What is needed: Copy out, from the data, each line containing the string "label".

╭──

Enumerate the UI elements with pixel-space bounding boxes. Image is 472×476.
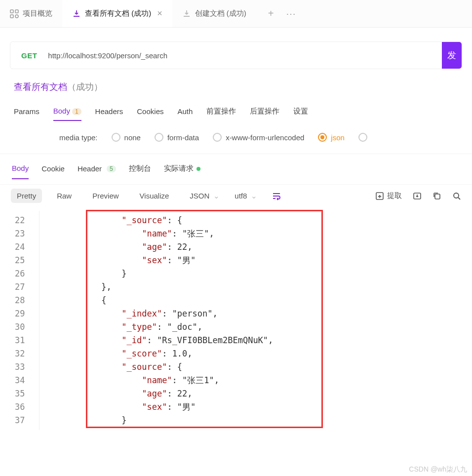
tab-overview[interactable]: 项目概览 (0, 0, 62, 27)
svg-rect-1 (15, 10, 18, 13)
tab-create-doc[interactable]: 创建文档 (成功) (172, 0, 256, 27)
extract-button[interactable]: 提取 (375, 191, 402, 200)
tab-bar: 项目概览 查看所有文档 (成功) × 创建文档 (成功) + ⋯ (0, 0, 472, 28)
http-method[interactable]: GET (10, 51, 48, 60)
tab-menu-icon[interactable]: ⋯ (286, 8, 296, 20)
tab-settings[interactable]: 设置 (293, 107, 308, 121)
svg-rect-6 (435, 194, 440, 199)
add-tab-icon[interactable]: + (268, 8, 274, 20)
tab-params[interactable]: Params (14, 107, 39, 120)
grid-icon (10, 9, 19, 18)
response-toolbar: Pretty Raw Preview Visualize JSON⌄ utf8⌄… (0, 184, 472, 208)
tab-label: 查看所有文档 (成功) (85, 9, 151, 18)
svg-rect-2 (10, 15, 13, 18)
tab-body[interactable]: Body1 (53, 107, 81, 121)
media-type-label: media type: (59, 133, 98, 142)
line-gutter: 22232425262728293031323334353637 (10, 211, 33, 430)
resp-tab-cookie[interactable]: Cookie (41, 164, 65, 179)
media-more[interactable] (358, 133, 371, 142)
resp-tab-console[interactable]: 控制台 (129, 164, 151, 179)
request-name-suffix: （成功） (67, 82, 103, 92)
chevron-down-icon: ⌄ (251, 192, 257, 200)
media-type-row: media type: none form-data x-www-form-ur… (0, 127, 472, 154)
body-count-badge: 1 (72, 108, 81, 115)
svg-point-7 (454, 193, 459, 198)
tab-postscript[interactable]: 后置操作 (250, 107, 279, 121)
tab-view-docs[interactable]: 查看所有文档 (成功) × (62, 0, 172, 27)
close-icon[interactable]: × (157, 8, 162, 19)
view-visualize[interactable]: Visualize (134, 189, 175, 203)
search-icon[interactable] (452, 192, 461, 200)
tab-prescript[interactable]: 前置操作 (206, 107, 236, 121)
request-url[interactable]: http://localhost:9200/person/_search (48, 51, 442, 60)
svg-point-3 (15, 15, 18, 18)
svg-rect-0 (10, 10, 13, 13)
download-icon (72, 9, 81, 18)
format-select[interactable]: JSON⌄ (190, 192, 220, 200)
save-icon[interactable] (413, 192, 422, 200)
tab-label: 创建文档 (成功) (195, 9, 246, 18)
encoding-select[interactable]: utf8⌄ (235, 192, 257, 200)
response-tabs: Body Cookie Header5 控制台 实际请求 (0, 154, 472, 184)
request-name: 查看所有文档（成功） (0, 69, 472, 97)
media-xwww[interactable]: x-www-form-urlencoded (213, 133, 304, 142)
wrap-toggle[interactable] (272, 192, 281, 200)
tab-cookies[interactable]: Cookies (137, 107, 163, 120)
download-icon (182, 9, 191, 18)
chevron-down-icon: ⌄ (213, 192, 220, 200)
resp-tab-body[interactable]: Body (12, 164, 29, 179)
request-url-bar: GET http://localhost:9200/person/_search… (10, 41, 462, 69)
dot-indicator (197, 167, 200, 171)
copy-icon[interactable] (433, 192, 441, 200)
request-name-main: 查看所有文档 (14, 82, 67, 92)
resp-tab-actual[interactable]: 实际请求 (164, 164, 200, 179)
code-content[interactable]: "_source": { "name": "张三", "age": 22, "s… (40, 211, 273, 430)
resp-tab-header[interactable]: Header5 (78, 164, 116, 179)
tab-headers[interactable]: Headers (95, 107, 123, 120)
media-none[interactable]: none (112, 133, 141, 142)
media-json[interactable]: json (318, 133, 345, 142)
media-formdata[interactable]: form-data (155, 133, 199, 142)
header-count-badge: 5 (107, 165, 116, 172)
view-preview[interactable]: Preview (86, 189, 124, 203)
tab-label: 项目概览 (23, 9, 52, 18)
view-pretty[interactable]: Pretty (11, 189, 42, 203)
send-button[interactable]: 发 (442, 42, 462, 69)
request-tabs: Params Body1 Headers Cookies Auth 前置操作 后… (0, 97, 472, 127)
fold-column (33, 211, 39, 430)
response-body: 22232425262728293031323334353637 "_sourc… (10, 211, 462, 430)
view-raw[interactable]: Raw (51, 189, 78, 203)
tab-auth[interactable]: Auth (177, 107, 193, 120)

╰──

Solution to this task:
tab-label: 查看所有文档 (成功) (85, 9, 151, 18)
media-type-label: media type: (59, 133, 98, 142)
tab-label: 创建文档 (成功) (195, 9, 246, 18)
tab-label: 项目概览 (23, 9, 52, 18)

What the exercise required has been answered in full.